#### What you should do:
In the listing below, look for "restricted" and copy every line that has it.

Entries supplied below:

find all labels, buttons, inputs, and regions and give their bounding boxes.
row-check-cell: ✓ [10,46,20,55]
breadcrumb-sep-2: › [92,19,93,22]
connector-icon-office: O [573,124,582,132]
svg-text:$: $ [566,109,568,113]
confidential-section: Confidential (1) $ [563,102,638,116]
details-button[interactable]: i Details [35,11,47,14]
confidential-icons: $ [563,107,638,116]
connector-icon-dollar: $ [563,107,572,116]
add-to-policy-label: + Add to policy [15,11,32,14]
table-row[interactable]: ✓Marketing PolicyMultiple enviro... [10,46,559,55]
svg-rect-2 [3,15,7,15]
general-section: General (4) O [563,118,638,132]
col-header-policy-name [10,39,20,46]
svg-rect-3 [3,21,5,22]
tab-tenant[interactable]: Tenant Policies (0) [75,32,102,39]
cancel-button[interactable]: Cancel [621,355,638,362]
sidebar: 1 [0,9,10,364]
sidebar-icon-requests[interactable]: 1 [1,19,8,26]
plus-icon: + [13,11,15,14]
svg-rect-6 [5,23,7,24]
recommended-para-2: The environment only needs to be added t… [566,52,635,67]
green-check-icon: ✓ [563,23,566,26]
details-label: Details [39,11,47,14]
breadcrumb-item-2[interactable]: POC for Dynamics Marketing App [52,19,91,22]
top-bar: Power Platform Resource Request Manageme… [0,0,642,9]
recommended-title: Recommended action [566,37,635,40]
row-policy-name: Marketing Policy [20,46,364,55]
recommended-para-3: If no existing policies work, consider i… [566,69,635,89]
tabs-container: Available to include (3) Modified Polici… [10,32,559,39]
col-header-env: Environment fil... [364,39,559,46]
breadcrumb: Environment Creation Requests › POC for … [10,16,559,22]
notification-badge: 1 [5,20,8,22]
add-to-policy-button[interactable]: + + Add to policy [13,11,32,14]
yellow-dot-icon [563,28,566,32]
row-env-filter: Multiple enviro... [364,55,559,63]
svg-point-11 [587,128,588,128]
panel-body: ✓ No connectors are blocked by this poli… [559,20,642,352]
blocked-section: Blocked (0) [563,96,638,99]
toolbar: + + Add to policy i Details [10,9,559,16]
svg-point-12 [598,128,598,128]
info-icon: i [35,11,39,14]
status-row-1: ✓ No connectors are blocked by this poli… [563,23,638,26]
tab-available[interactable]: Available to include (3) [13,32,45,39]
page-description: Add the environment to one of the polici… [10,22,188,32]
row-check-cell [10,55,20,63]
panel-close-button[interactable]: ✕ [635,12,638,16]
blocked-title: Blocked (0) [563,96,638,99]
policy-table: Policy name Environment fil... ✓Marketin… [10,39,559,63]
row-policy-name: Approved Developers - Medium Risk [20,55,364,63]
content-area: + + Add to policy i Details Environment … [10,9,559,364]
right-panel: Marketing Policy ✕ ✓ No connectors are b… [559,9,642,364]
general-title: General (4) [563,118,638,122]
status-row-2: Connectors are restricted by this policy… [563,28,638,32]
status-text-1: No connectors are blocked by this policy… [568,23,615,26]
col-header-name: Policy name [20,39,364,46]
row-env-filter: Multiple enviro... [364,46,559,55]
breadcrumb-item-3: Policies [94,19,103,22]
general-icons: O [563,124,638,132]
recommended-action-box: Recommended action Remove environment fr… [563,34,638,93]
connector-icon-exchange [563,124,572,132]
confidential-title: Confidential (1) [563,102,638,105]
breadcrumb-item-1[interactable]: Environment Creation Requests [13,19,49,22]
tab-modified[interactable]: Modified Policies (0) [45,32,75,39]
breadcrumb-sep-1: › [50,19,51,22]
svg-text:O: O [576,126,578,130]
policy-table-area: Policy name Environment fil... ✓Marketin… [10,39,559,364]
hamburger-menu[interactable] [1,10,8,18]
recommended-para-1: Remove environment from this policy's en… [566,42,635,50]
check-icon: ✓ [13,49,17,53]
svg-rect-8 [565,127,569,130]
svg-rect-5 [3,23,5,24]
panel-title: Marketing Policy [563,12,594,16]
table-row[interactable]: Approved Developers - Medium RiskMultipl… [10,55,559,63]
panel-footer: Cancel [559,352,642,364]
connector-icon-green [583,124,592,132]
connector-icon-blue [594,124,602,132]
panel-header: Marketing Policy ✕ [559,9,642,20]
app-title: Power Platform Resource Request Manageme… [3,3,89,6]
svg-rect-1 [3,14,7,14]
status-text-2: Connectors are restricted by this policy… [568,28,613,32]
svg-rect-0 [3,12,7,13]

End of Entries supplied.
Entries supplied below:

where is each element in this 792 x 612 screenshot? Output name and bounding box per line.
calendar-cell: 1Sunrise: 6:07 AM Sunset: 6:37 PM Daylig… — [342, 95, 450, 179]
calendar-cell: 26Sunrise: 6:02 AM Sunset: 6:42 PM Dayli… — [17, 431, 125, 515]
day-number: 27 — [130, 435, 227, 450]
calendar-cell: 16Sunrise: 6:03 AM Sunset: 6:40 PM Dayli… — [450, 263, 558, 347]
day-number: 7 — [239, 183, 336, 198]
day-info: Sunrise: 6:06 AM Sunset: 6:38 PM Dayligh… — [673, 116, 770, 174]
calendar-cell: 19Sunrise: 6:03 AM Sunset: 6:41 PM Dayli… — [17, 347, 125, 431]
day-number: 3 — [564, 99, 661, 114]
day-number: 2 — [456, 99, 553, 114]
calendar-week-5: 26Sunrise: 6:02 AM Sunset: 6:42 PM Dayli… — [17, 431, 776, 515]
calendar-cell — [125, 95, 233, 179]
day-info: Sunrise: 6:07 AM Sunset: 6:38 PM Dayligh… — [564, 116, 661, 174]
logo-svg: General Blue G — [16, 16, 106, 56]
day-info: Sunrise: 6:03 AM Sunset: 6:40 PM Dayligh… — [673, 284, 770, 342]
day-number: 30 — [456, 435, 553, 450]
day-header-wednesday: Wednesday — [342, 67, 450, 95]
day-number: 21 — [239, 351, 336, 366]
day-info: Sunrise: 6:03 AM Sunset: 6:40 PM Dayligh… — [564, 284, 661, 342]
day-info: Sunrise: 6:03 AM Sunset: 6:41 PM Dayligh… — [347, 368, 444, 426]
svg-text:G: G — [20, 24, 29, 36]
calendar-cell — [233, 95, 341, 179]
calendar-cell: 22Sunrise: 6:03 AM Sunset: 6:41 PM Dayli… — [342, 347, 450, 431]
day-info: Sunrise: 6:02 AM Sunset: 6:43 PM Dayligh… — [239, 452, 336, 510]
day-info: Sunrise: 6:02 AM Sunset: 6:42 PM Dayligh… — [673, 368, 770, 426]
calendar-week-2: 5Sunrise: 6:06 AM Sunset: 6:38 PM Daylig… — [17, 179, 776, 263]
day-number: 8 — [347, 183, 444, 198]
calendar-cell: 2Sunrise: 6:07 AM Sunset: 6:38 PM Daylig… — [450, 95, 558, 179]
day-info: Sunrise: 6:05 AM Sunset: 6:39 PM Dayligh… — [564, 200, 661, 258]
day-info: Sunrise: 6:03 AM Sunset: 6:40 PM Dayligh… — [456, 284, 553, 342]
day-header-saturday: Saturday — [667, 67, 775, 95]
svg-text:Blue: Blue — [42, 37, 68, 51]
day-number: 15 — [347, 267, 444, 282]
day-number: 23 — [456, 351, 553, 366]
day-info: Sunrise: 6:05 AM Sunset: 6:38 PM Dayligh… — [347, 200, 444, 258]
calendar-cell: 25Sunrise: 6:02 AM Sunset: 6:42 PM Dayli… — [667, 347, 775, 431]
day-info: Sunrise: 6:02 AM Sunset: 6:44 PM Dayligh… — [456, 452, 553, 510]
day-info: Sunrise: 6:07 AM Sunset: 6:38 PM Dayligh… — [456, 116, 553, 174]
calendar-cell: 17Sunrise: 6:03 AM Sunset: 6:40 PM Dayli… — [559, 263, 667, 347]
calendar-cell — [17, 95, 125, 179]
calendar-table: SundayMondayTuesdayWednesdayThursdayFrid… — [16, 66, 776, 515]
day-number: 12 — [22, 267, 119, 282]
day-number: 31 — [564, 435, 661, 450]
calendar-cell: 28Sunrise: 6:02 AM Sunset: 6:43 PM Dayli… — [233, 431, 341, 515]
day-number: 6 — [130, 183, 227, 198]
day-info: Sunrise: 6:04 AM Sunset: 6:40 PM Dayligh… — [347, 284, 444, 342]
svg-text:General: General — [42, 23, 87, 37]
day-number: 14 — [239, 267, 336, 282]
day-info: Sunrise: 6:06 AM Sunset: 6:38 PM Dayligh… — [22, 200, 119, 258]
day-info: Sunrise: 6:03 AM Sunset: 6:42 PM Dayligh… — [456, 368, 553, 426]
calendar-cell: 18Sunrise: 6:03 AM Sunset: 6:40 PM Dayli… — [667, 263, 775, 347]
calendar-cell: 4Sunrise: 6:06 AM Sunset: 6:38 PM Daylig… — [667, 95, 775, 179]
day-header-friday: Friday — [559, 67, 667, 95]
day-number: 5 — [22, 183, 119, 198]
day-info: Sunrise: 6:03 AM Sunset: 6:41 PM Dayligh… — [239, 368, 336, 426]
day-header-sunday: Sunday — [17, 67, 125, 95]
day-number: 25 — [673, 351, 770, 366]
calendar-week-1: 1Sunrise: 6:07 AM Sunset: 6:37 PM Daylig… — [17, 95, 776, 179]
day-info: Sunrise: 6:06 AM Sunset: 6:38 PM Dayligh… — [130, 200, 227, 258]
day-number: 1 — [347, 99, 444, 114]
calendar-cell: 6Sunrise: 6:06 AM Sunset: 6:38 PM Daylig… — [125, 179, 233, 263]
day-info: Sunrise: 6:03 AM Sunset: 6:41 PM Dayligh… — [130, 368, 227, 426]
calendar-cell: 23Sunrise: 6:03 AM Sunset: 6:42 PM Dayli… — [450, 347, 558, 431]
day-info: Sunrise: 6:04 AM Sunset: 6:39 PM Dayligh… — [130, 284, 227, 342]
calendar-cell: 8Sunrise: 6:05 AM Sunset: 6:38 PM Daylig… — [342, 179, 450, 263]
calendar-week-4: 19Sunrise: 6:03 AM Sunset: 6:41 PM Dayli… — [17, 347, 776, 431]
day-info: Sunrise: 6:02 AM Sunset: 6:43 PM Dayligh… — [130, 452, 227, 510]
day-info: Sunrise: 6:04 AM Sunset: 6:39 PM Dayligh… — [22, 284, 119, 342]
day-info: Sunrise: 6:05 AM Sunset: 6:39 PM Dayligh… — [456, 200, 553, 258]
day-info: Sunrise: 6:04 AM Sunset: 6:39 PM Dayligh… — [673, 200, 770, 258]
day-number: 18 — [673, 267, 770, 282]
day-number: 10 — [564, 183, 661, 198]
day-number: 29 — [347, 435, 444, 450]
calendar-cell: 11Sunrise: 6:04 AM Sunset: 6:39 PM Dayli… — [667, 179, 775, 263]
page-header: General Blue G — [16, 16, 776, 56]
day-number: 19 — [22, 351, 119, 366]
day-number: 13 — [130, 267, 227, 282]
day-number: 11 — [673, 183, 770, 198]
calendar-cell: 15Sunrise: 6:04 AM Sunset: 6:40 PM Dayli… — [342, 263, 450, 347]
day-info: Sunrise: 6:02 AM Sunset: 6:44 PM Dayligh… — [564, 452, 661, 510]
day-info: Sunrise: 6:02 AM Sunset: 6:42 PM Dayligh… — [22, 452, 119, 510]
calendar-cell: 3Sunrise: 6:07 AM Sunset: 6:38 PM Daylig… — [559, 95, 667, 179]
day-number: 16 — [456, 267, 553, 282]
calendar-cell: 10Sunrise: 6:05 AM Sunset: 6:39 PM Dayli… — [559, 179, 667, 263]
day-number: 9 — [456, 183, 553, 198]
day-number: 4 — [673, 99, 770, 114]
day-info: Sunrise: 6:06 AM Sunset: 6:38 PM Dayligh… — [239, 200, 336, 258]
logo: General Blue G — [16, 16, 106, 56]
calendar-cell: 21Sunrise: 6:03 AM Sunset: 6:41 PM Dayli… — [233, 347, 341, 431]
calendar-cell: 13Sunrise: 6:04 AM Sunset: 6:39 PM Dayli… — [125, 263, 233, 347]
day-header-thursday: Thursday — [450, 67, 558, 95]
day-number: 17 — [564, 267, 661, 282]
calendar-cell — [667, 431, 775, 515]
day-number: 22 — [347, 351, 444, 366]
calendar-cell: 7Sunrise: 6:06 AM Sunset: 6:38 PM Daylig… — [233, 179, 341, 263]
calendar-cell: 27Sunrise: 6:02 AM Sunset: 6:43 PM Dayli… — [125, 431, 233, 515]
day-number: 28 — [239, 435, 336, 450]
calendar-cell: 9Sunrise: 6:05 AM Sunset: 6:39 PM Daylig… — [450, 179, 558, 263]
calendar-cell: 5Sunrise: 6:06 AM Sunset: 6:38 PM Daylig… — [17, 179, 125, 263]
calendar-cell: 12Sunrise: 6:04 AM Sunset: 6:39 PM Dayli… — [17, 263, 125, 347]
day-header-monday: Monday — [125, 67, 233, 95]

End of Entries supplied.
Entries supplied below:

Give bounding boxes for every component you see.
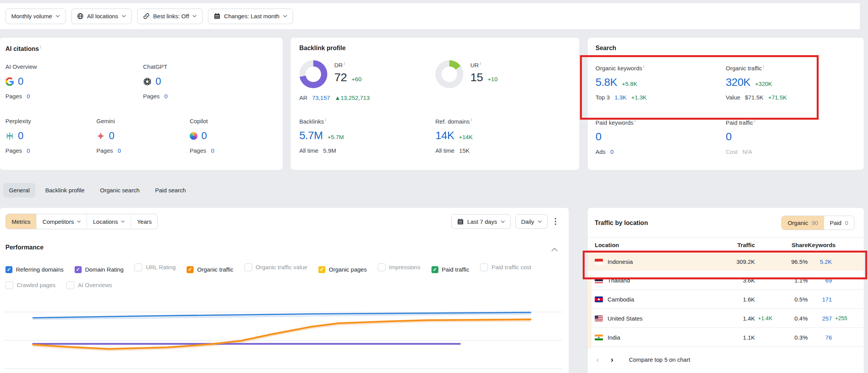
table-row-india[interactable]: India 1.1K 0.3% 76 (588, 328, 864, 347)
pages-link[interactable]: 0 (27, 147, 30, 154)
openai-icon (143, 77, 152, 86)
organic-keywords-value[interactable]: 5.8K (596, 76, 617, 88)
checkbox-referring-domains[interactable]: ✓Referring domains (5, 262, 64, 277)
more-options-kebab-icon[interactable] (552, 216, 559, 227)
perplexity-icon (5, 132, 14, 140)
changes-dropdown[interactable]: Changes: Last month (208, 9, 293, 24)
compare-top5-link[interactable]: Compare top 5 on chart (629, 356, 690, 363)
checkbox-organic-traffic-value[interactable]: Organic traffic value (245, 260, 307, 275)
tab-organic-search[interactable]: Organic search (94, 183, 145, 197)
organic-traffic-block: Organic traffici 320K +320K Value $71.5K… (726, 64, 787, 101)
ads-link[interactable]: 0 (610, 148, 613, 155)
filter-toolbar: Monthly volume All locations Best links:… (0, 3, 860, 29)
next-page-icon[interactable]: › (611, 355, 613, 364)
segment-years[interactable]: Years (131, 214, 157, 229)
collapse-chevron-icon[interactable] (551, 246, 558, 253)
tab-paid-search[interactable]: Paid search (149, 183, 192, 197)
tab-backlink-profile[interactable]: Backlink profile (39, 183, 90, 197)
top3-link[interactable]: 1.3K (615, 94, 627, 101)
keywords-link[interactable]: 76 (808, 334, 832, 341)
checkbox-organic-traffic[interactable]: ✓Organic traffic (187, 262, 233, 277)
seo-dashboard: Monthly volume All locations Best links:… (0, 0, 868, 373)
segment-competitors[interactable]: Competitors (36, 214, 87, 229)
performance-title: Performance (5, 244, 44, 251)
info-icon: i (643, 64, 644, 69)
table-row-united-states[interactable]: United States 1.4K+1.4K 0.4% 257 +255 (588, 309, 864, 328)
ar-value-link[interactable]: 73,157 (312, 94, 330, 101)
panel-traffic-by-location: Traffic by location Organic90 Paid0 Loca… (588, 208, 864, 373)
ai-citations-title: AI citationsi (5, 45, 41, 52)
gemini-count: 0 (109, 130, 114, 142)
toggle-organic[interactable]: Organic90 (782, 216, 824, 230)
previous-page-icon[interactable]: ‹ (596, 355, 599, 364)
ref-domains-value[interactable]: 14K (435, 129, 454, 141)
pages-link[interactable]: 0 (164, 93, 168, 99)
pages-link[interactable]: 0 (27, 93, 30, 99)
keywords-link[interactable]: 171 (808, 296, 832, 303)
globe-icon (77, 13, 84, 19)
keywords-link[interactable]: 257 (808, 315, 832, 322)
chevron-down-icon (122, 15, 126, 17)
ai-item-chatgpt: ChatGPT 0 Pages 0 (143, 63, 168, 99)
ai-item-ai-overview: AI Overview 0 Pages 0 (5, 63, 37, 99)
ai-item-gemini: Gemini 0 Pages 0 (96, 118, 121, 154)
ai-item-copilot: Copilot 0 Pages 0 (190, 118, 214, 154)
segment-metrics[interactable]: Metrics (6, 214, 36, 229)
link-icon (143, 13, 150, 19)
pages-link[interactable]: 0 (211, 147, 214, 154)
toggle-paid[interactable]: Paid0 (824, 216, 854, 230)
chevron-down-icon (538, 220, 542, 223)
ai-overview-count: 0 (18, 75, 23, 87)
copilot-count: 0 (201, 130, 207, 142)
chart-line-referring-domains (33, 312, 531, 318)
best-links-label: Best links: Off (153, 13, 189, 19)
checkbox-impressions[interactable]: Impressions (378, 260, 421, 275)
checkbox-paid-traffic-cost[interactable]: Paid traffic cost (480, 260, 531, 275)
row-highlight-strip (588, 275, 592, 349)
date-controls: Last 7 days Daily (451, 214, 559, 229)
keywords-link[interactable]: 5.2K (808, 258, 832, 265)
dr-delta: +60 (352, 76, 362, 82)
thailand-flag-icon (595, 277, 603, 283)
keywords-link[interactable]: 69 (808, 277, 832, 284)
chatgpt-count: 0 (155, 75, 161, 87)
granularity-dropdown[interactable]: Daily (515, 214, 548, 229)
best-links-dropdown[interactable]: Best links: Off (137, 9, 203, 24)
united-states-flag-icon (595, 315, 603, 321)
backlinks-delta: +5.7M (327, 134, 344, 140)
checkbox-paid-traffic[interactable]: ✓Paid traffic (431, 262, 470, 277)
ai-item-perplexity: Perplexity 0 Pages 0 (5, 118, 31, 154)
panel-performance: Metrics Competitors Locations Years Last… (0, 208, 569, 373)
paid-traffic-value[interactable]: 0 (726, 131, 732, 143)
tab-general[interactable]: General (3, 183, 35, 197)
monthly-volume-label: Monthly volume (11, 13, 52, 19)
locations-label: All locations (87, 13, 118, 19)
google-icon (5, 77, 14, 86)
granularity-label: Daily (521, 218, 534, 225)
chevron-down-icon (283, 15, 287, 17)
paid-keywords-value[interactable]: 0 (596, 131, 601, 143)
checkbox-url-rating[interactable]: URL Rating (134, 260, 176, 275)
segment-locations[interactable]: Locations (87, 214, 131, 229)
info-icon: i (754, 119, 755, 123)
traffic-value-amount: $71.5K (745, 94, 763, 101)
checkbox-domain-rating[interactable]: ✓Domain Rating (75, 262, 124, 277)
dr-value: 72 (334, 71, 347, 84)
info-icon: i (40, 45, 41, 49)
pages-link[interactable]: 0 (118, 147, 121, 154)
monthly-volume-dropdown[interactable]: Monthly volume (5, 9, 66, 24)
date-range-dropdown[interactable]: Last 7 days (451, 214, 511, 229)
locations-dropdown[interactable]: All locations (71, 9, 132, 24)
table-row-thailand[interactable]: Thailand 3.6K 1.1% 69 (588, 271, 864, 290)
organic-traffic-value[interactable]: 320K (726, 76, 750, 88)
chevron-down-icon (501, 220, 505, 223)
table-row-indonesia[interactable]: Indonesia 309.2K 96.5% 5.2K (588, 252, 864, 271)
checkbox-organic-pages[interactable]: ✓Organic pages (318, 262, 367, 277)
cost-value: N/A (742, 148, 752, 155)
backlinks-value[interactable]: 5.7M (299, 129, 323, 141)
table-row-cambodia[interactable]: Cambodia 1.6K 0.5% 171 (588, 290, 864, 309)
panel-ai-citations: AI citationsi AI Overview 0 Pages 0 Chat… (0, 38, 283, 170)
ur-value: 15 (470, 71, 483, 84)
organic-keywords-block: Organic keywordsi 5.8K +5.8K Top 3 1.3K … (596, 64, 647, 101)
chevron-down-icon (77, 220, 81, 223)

End of Entries supplied.

#### Written reply:
status-row-2: Connectors are restricted by this policy… [563,28,638,32]
status-text-2: Connectors are restricted by this policy… [568,28,613,32]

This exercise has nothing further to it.